At Leña Brava in Chicago, Rick Bayless sings song of Baja

Nearly 30 years ago, when north-of-the-border Mexican food was more Tex than Mex, Rick Bayless opened Frontera Grill in Chicago, introducing many diners to Oaxacan mole and Yucatecan pork. At his latest Chicago restaurant, Leña Brava, the chef aims to showcase a relatively unsung region of Mexico — the state of Baja California in the northern Baja Peninsula, where the food roots are shallower but innovation is exploding.

“I’m always trying to take people on to the next step, and this is an emerging cuisine,” Bayless said, extolling the region’s unique Mediterranean climate, which nurtures wineries and olive orchards. Baja food, he added, also reflects waves of Chinese, Russian and Italian immigrants and benefits from a high-quality supply of seafood from Ensenada.

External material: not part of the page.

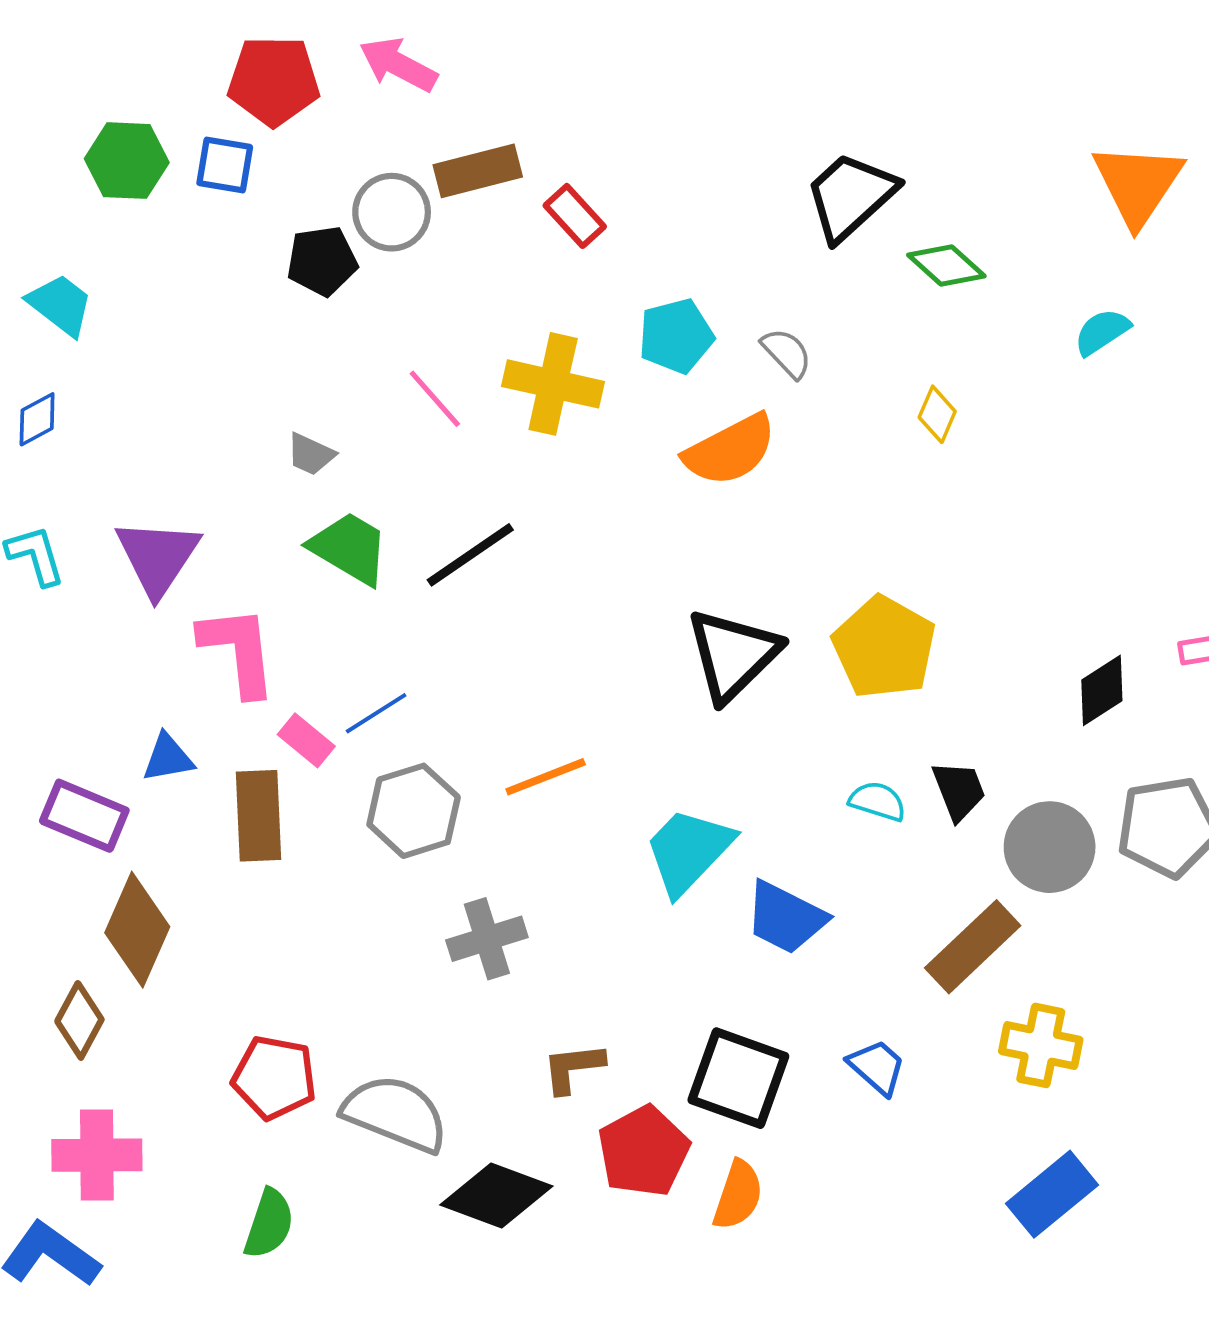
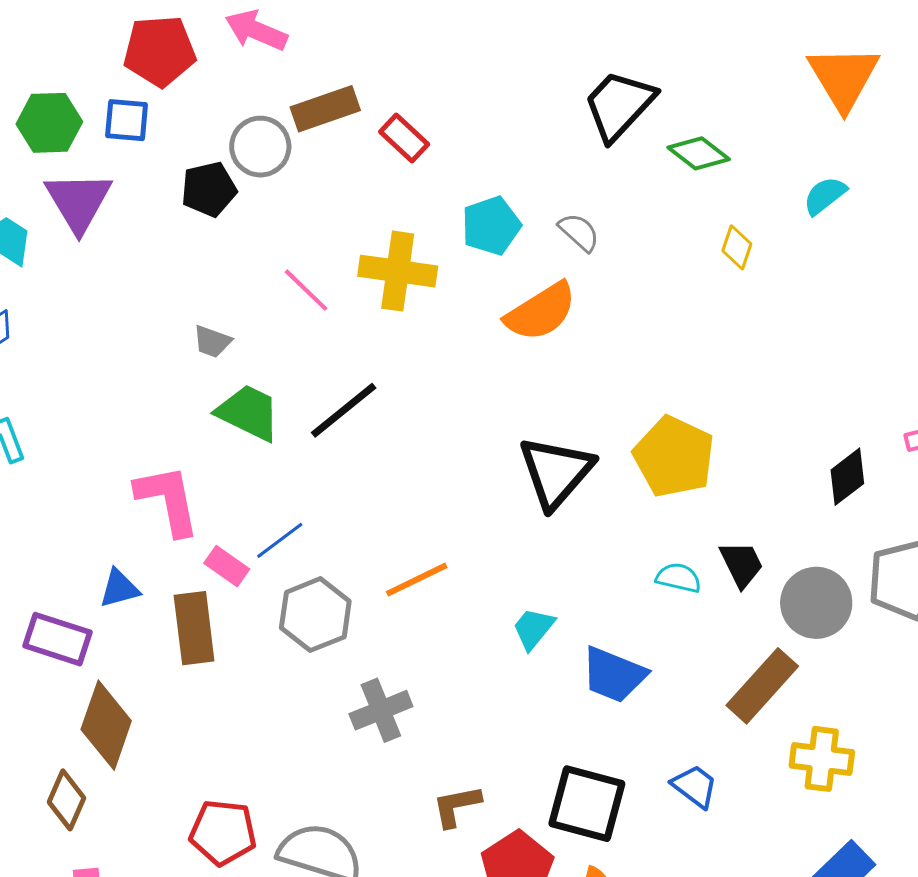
yellow diamond: (937, 414) -> (737, 247), moved
purple triangle: (158, 557) -> (78, 202), moved
cyan trapezoid: (688, 851) -> (533, 629), size x0.6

The region’s culture might be unfamiliar, but the menu at Leña Brava (which means “ferocious wood”) mirrors a clutch of contemporary food trends — some of them actually not uncommon in traditional Mexican culinary tradition — like raw fish, live-fire cooking and smoky mezcal cocktails.

The “Ice” half of the menu lists cold fish dishes including, of course, ceviche, but also lighter aguachiles, raw fish flash-doused in a chile-citrus bath to bright effect. Generous sashimi-like slices of kampachi or yellowtail known as laminados reflect the influence of Ensenada’s Japanese fishermen.

Main and side dishes, clustered on the “Fire” half of the menu, issue from seven wood fires flaming in a 22-foot hearth along the back wall of the bustling corner storefront, where cook-watching is part of the show. Again, seafood stands out: simple roasted whole bass, tangy slow-cooked octopus carnitas and juicy roast chicken, infused with campfire aromas.

In boozy harmony with the wood-fired foods, smoky mezcal dominates the cocktail menu. The wine list offers opportunities to explore the unconventional blends from the region’s Guadalupe Valley, which the chef calls “the Napa Valley of Mexico, only rustic.” A few taps rotate crisp Cruz Blanca beers from Bayless’ new Alsatian-Mexican craft brewery next door.

Getting into the thronged Leña Brava, which opened in May, requires reserving months in advance or patiently lining up. Although I’ve done both, the latter practice produced my favorite perch, a stool at the seafood bar overlooking the chopping, stirring and tweezering chefs preparing aguachiles and laminados.

Those seafood starters come with crunchy, wood-toasted crackers, not tortilla chips. “No one in Mexico eats chips and salsa,” Bayless said with a sigh.